Ive given it some thought and here's my top two proposals, input appreciated.


Eventually my goal is to be either weekly/biweekly perpetual, or monthly staggered dual flowering rooms.


My biggest limitation is (of course) heat and power - I won't run 2k at once, if that's the solution 1k and dual flowering sections would work.
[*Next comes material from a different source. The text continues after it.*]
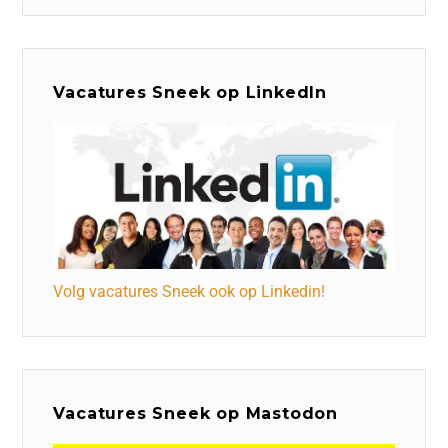
Vacatures Sneek op LinkedIn
Volg vacatures Sneek ook op Linkedin!
Vacatures Sneek op Mastodon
Currently using a Galaxy 1000w Select A Watt ballast - have a 400CMH that i'll be putting in the current flowering room for my future veg/mom/clones.

base room


current setup


3 lights, most efficient



3 lights, no stagger, big single runs


perpetualized flowering, dual light

^- this one could have flowering split in half (as a 1k - dual 600w could stay) and use two ballasts or a flip flop and a monthly stagger, lost is the tiny bit of side lighting between the two 4-packs

I'm interested in any suggestions, planning on growing in 3-10gal buckets of coco, my current flowering goes to veg, closet goes to dust. :thank you:


[UPDATE]
mm sadly another alternate, its attractiveness is that i can just hang black/white poly to make it for the most part, just allowing for some in and out ducting.. 10' ceilings though

so would make it 5x9 for flower, 2'10"x5' for veg, and the closet for clones and moms (1.5x5')

 

huntingbb

Member
hm, thinking of reversing the second notion i had, instead of closet its the space the door to the room opens in, so while its a minor bitch to get in the room should be 'good enough' (i hope).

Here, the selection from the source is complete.